Friday, August 23, 2013

Non-Standard Colors/Patterns - Does It Really Matter?

The aim of my breeding program is of course to produce cats closest to the Breed Standard for the Savannah breed. The reality of breeding is that not all cats turn out as expected, and things like recessive genes can result in kittens being born that are not of the color or pattern we might be aiming for. Generally speaking, Savannah breeders aim to produce cats that resemble the African Serval, and most Servals are of the Brown Spotted Tabby variety. They also occasionally are seen in the melanistic (solid black) and white form, and very recently a picture showed a very tiny spotted (Servaline) Serval kitten in the wild.
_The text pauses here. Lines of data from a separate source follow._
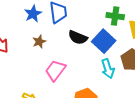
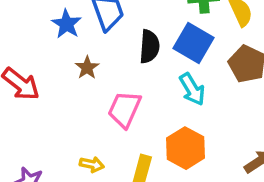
black semicircle: (78, 37) -> (149, 47), turned -96
cyan arrow: (108, 69) -> (192, 89), moved

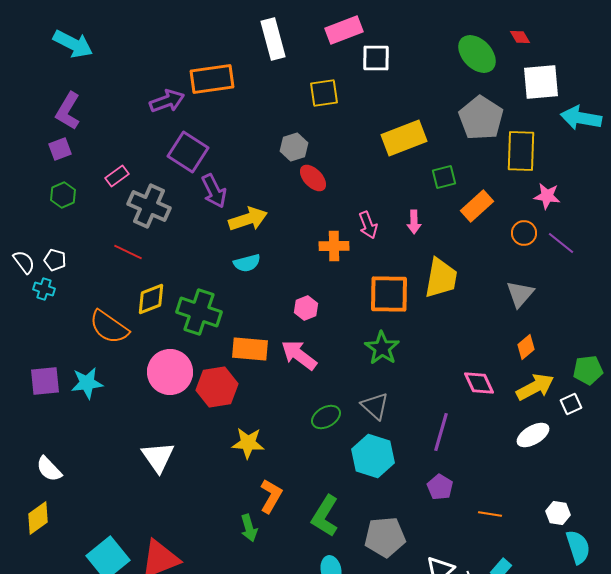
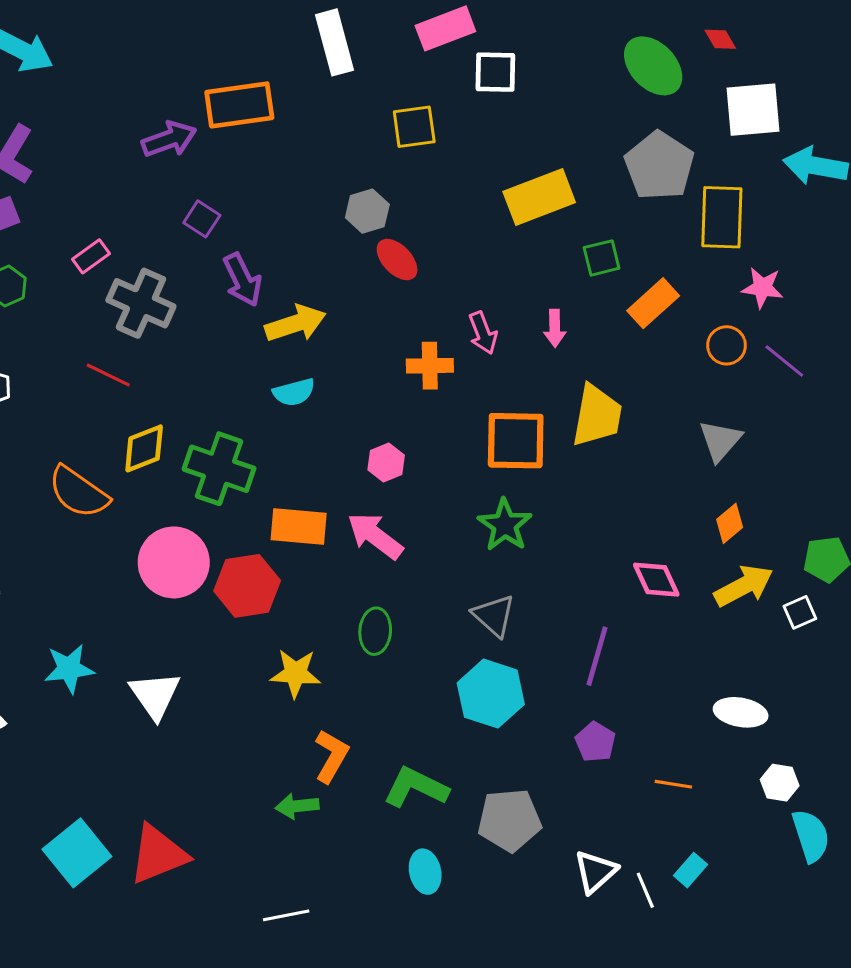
purple square: (188, 152) -> (202, 219), size x0.6
cyan star: (87, 383) -> (69, 669), moved
green ellipse: (326, 417) -> (375, 631), moved, turned -56
white ellipse: (533, 435) -> (741, 712), moved, turned 40
green L-shape: (325, 516) -> (416, 787), turned 84
green arrow: (249, 528) -> (297, 806), turned 100

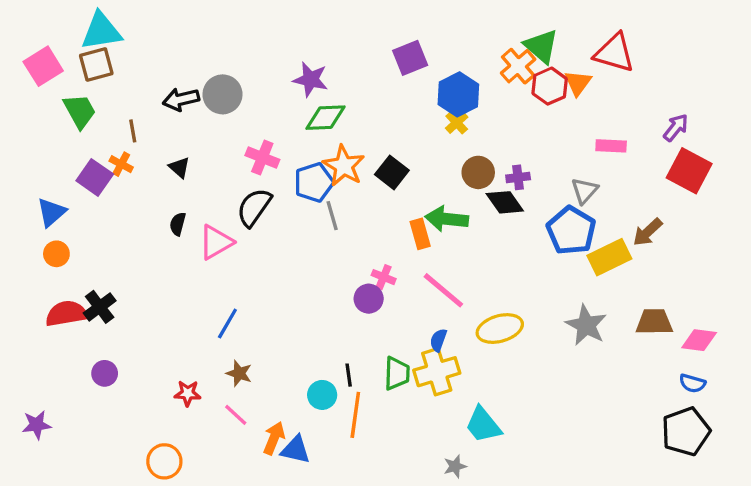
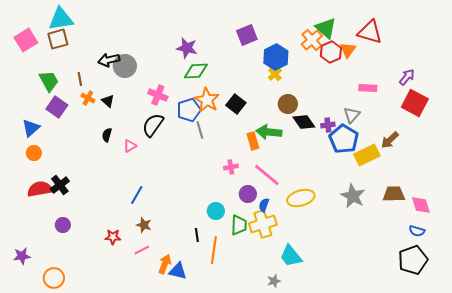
gray circle: (223, 94) -> (125, 66), moved
green trapezoid: (80, 111) -> (49, 81), moved
orange cross: (121, 164) -> (88, 98), moved
purple cross: (518, 177) -> (328, 125), moved
pink triangle: (216, 242) -> (130, 146), size x0.6
pink cross: (384, 277) -> (231, 167), turned -32
purple circle: (369, 299) -> (248, 194), moved
pink diamond: (699, 340) -> (421, 205), turned 65
black line: (349, 375) -> (197, 235), moved
cyan circle: (322, 395) -> (216, 211), moved
pink line: (236, 415) -> (142, 250), turned -70
orange circle: (164, 461) -> (54, 278), moved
The Savannah breed standard includes the Brown Spotted Tabby to represent the majority of Servals, but also the solid black to represent the black Serval. Years back when the first breed standard was presented to TICA, the breeders that were around then made a decision not to ask for the seal lynxpoint (colorpoint) tabby to represent the white Serval. They felt that a highly developed silver spotted tabby would be a better representation. Because of the way TICA (the International Cat Association, the cat registry) runs, by asking for solid (nonagouti) black AND silver then they also had to accept the solid version of the silver spotted tabby which is the black smoke.

Anyone that breeds more than a couple litters is likely to have a kitten that pops out that is not one of those four colors/patterns. Because of the domestic outcrosses used (the permissible ones during breed development were the Egyptian Mau, Ocicat, Oriental Shorthair and Domestic Shorthair, and then also Bengal was used quite some too), many of our Savannahs carry recessive colors/patterns: marble (classic), colorpoint (snow), chocolate, cinnamon and the dilute versions (blue, lilac and fawn). Additionally, the Orange gene can occur in Savannahs (red and tortie/torbie) and White, if cats were used along the way with those genes.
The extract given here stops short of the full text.